One Wisconsin Institute: Second Protect Wisconsin’s Vote Summit Focuses on Registration Modernization, Voter Rights

Speakers Agree Wisconsin Can Do More to Protect the Right to Vote

MADISON, Wis. — Preserving voter rights, ensuring timely access to the polls and modernizing voter registration are critical to protecting democracy across Wisconsin was the consensus at the second annual Protect Wisconsin’s Vote Education Summit, held in the Madison Tuesday.

Hosted by the non-partisan, non-profit One Wisconsin Institute, the summit featured a broad coalition of voter rights advocates, including the League of Women Voters of Wisconsin, ACLU of Wisconsin, Citizen Action of Wisconsin Education Fund, the Election Protection Legal Committee and the Democracy Program of the Brennan Center for Justice.

Among the topics examined during the evening’s discussions were early voting and voter registration modernization, strengthening and protecting absentee balloting, accessibility to the polls, ex-offender re-enfranchisement, pitfalls of voter ID and benefits of preserving Election Day registration.

“In Wisconsin, we have a tradition of clean, fair and transparent elections with high voter turnout,” said Andrea Kaminski, League of Women Voters of Wisconsin Executive Director. “Efforts at reform should focus on increasing accessibility and participation. Any reforms that make voting less accessible, while attempting to fix problems that don’t exist, represent a net loss for democracy.”

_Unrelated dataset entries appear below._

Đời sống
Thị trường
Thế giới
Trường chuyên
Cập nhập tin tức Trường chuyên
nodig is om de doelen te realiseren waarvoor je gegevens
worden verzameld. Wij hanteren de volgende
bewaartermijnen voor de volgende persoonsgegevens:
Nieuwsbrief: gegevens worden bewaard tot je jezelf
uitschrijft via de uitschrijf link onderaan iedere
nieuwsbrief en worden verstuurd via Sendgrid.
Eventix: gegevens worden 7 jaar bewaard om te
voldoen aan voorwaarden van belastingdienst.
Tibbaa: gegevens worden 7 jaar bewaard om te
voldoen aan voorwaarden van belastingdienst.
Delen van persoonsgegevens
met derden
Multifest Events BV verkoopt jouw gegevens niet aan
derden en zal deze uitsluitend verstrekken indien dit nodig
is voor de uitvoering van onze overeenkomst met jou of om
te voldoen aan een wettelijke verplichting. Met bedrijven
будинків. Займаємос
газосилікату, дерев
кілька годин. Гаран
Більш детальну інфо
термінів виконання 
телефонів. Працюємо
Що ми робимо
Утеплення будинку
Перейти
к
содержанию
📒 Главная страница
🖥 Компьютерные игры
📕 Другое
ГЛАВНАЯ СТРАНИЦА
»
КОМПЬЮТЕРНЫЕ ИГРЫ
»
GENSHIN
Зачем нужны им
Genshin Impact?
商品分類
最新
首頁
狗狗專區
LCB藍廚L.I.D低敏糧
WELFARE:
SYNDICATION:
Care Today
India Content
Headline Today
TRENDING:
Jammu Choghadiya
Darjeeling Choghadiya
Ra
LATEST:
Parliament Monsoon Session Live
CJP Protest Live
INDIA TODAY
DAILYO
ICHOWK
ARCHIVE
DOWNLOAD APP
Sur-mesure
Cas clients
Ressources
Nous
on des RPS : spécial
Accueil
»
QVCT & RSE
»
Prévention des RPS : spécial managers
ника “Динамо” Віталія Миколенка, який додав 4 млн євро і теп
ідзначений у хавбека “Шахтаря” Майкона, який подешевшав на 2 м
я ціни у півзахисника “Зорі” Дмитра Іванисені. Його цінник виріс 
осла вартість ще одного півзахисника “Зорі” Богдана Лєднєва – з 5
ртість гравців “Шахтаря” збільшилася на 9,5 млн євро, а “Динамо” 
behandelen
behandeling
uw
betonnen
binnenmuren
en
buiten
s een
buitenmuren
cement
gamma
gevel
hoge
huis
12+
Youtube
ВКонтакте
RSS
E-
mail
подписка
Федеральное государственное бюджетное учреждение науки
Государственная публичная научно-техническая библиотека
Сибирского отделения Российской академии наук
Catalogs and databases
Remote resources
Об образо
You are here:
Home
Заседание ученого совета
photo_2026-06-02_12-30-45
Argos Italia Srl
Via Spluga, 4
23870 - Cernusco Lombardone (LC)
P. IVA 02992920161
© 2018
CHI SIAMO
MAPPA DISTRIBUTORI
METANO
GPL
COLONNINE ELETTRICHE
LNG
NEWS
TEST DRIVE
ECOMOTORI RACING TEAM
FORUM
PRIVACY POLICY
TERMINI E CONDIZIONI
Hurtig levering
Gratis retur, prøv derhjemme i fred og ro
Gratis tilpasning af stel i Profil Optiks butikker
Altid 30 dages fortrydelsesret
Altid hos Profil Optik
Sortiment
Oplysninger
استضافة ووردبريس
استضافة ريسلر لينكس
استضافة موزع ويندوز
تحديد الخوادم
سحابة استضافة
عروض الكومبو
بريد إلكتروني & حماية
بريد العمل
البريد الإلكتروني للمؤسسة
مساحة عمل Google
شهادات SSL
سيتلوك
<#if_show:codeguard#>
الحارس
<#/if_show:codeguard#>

Participants also emphasized the need to enforce existing voter rights laws, as well as modernize voter registration efforts to increase participation in all corners of the state. A number of voter registration laws, most which were designed in the 19th century are struggling to keep up with 21st century technology and modern elections.

“Election officials, experts and policy makers agree we deserve a modern voter registration system and that the time for reform is now,” said summit keynote speaker Adam Skaggs, Counsel in the Democracy Program at the Brennan Center for Justice. “Modernizing registration will leverage existing technologies to reduce burdens on voters, increase the accuracy and reliability of the voter rolls, reduce opportunities for fraud, and save taxpayers millions of dollars each year by increasing efficiency and dramatically reducing the costs of maintaining the voter registration system.”

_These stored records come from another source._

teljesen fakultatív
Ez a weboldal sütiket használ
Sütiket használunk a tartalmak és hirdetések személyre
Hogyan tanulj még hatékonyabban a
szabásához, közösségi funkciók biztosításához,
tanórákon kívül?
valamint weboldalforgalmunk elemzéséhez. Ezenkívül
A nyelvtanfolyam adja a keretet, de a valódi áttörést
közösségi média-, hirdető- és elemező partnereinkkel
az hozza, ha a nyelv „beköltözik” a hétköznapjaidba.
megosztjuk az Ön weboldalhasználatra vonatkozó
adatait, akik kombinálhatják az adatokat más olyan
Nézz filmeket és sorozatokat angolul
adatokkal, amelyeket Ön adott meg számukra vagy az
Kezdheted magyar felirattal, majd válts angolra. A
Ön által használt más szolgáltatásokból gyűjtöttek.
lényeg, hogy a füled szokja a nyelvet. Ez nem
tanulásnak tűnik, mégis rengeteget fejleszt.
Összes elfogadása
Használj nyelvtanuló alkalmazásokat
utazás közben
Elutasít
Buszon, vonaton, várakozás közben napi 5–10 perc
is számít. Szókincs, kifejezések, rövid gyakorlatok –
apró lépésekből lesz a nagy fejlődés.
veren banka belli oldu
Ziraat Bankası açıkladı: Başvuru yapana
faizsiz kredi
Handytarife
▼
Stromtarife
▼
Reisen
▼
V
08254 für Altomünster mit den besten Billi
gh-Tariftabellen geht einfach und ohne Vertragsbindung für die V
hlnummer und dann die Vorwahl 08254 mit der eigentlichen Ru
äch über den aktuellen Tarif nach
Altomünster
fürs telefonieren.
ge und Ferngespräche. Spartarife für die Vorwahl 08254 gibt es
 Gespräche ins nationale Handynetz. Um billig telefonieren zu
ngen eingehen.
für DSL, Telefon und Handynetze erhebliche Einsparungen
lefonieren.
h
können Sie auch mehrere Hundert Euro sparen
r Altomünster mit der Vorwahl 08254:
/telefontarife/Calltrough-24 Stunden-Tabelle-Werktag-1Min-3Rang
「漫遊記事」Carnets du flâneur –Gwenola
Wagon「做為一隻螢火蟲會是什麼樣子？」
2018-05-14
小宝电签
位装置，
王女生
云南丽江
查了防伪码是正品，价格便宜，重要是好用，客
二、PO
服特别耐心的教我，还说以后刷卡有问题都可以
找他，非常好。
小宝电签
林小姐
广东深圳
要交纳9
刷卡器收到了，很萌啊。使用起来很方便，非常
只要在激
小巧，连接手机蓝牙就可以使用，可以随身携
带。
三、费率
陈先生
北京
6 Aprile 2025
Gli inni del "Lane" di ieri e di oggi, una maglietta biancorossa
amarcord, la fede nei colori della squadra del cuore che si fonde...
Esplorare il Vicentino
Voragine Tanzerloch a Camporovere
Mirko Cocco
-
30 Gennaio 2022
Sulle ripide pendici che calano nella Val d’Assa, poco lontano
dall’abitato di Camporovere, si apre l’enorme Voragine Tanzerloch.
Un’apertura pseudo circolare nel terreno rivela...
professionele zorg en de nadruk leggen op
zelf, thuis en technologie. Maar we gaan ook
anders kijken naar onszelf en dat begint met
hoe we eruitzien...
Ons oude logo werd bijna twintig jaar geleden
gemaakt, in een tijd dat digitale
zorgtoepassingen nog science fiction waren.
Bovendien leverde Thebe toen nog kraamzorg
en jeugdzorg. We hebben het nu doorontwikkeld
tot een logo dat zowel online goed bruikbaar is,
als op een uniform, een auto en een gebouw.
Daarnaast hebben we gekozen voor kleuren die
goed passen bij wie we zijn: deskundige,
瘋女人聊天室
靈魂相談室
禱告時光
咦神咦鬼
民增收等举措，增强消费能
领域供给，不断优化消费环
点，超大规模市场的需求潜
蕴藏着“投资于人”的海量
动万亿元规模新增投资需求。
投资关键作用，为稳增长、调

Others emphasized the importance of voting and protecting communities against illegal voter suppression efforts, which have affected past elections.

“There is nothing more fundamental to democracy than the right to vote,” said Matt Brusky, Citizen Action of Wisconsin Education Fund Political Director. “Working to increase access to voting is essential to strengthening our democracy and expanding economic and social justice for all Americans.”

“In recent years millions of Americans, primarily those in minority communities, were denied their right to vote through a combination of illegal threats and intimidation, ineffective voter education, inadequately trained poll workers and voting machines that did not work,” said featured speaker and panelist Ann Jacobs, attorney with the Election Protection Legal Committee. “Our goal at Election Protection is to advocate to insure that all persons who are legally entitled to vote can do so safely, easily, and without obstruction.”

One piece of legislation now in the legislature would restore voting rights to ex-offenders who had served their time behind bars for felony crimes, but who because they remained on probation and parole, are unable to vote. Over 42,000 Wisconsinites are disenfranchised by the current law, including those who are working, paying taxes and raising families. Both voter rights advocates and law enforcement have supported the law change.

“National studies show that ex-offenders who vote re-offend at a rate of less than half the rate of those who do not vote,” said Renee Shavers Crawford, ACLU of Wisconsin Associate Director. “Voting is the act of a responsible citizen and as we reintegrate people into society, we need every tool we have to ensure our communities remain safe by encouraging responsible behavior such as casting a ballot.”

The evening also featured short films and provided attendees with information about becoming a non-partisan poll worker to assist local municipalities in administering fair and clean elections. One Wisconsin Institute also hosts a comprehensive, user-friendly website with information and resources for voters at

“The more people who vote, the more secure is our democracy,” said Scot Ross, One Wisconsin Institute Executive Director. “Laws which promote voter participation, such as no-excuse absentee balloting and Election Day registration must remain in place, while punitive efforts to limit voter participation like voter ID should remain off the statutes.”